ZA Bank, the first of eight virtual banks to kick off their operations, offered to pay up to 6.8 per cent on three-month deposits of up to HK$100,000, according to a January 13 email seen by the South China Morning Post. The carrot, however, is limited to 2,000 clients who must refer new customers to boost their chances of getting more than the basic 2 per cent, the email shows.
WeLab Virtual Bank, which is part of an online lending group, may also offer some “promotional interest rates” as a short-term strategy when it is launched later this year, according to group founder Simon Loong. Other tools may be employed to build its market presence, he added.
“As new entrants, these virtual banks will need to think of some strategy to build up their brand awareness and offer high interest rates as a way to capture the public attention,” said Gary Ng Kwun-ho, a partner at PwC who specialises in virtual banking practice. “Customers can benefit if they add the competitive pressure to challenge traditional banks and their digital banking services.”
The opening offer of 6.8 per cent from ZA Bank, a unit of online insurer ZhongAn Online P&C Insurance and Sinolink Group, easily exceeds the levels quoted by lenders such as HSBC and Standard Chartered, which are about 2 to 3 per cent for large-sum deposits.
The two virtual bank operators are among eight approved by the Hong Kong Monetary Authority since March last year to offer their services online, as regulators embrace financial technology and innovation to complement and spur bricks and mortar outfits. They are also expected to create more than 1,000 jobs for a new generation of tech-savvy bankers.

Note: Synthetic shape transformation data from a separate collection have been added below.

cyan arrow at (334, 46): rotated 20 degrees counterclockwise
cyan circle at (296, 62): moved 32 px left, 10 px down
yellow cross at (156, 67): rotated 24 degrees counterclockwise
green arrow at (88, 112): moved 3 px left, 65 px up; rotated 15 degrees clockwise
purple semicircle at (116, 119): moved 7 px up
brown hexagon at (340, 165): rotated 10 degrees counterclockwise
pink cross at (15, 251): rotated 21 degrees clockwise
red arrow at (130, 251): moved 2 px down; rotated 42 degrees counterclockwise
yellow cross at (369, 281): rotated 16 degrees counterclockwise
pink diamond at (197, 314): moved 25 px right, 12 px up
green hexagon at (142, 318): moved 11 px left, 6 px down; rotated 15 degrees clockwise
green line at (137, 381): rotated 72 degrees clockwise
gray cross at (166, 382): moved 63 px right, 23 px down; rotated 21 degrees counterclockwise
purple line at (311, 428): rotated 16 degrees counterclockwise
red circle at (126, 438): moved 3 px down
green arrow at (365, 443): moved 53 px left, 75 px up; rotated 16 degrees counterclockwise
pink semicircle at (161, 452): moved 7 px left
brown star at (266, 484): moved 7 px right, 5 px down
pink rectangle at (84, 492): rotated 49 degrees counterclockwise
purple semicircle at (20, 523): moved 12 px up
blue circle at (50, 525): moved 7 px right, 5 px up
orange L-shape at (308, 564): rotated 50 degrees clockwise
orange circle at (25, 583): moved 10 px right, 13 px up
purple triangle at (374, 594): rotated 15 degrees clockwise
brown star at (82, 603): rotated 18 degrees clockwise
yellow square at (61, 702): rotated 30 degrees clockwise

Among the eight, ZA Bank is the first to start a trial run last December. Loong, the founder and group chief executive of WeLab, said its virtual bank is still conducting tests.
“The other seven virtual banks are likely to offer high interest rates to build up their brands and to establish their client base,” said Louis Tse Ming-kwong, managing director of VC Asset Management. “A rate war may not only be confined to the virtual banks but could also prod the traditional banks to respond to defend their market share.”

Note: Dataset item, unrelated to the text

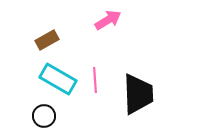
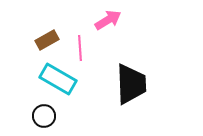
pink line: moved 15 px left, 32 px up
black trapezoid: moved 7 px left, 10 px up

ZA Bank believes the key of success for a virtual bank is to establish the right culture and to put customers’ experience on the first place, Rockson Hsu, chief executive of ZA Bank, said at a conference in Hong Kong on Tuesday. The virtual bank will combine its parent’s fintech strengths with the Hong Kong talents, he added.

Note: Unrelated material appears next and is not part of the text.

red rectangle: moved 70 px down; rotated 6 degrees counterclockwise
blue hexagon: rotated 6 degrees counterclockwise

“We will use fintech to offer the best banking experience to the customers while we will also collect feedback from the customers to make sure we offer the services they want,” he said, adding that Hong Kong is an ideal test-bed for virtual banking development to set the standards for other players in Asia.
Hong Kong virtual banks’ profitability hinges on their ability to harness payroll accounts, says KPMG
The WeLab group operates an online lending to 42 million customers in Hong Kong, mainland China and Indonesia. Its virtual bank has hired about 100 staff, and added former Secretary for Financial Services and the Treasury Chan Ka-keung as its chairman.
PwC’s Ng said high interest-rate offers may only be a gimmick. “It will not be sustainable as the cost of funding is too high to make any profit,” he said.
Their success hinges on the ability to convince their customers to switch their payroll accounts from traditional banks, which would give virtual banks access to a low-cost and stable funding source, helping them to grow their loan books profitably, according to KPMG.